Defendant was convicted and sentenced to the Illinois State Penitentiary for a term of 10 to 20 years.

• 1 The law in Illinois is well settled that the testimony of a prosecutrix alone is sufficient to support a conviction for rape where the testimony is found to be clear and convincing. (People v. Reaves (1962), 24 Ill.2d 380, 183 N.E.2d 169.) Where the evidence of rape is something less than clear and convincing, the testimony of the prosecutrix must be corroborated by other evidence, such as complaint by the prosecutrix at the first opportunity after the occurrence. See People v. Scott (1950), 407 Ill. 301, 95 N.E.2d 315.

At the time of the occurrence the prosecutrix had an ample opportunity to observe her assailant. They drove on well-lighted city streets and expressways for about 45 minutes. Just after the occurrence the prosecutrix flagged down a passing squadrol at the first opportunity. Her in-court identification of the defendant as her assailant was positive and unwavering.

The defendant raised an alibi defense at trial and questioned the credibility of the prosecutrix by pointing out an inconsistency in her testimony. At first she could not remember telling the police of the defendant's slight mustache, while later she testified she did remember telling the officers of the mustache. This alleged discrepancy, standing alone, does not render Mrs. Robinson's testimony less than clear and convincing.

In the absence of a jury, the credibility of witnesses, the weight to be given their testimony and the inferences to be drawn therefrom are for the trial judge and, upon review, courts of review will not substitute their judgment for his unless it clearly appears there is reasonable doubt of the defendant's guilt. See People v. Guido (1962), 25 Ill.2d 204, 184 N.E.2d 858.

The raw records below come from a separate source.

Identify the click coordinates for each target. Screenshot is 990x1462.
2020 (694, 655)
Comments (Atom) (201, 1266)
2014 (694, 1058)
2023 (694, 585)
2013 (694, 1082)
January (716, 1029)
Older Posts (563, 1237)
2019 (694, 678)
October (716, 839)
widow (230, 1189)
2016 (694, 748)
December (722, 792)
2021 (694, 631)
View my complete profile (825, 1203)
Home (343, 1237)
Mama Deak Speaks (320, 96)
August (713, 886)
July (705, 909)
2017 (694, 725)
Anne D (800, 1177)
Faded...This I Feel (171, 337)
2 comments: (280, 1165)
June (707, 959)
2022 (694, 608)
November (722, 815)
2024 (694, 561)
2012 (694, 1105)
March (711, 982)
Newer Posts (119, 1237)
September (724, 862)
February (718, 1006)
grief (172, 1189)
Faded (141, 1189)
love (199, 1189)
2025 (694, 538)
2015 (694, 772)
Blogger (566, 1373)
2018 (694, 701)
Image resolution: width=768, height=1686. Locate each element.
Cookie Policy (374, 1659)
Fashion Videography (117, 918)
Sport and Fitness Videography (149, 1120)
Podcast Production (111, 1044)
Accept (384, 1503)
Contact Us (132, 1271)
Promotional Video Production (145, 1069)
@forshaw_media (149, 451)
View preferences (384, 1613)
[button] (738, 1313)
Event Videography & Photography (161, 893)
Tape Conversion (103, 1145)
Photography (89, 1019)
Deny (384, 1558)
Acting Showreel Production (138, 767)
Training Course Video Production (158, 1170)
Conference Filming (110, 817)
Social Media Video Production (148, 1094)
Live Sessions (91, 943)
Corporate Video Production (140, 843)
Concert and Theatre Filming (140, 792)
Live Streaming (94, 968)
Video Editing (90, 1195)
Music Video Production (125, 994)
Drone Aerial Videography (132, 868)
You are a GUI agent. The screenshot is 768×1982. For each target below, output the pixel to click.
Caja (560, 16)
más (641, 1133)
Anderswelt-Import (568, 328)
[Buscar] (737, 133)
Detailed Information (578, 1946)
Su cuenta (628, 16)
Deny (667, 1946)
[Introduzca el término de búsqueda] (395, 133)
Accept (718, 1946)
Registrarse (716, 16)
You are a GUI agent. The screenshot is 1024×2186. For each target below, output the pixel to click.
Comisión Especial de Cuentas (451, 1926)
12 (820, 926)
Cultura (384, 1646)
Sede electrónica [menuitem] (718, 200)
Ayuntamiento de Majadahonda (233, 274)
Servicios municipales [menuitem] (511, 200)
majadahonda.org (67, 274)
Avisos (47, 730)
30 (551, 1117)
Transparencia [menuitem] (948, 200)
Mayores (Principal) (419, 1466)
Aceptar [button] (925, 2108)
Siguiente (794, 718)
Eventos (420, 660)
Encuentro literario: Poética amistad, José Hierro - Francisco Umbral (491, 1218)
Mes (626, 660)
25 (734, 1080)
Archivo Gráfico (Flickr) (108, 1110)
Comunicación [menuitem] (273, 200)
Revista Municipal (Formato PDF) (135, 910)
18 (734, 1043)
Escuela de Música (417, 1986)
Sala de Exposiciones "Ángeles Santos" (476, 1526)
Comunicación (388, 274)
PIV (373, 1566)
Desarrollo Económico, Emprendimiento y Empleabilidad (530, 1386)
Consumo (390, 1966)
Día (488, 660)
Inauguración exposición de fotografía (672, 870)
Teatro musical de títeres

• 2 Here, it was the province of the trial court, who was no doubt aware of the interests of the opposing witnesses in the outcome of the trial, to determine the truth of the matter.

Upon review of the entire record we are convinced the evidence fully supports the judgment of the trial court.

For the foregoing reasons, the judgment of the Circuit Court of Cook County is hereby affirmed.

Affirmed.

JOHNSON, P.J., and SULLIVAN, J., concur.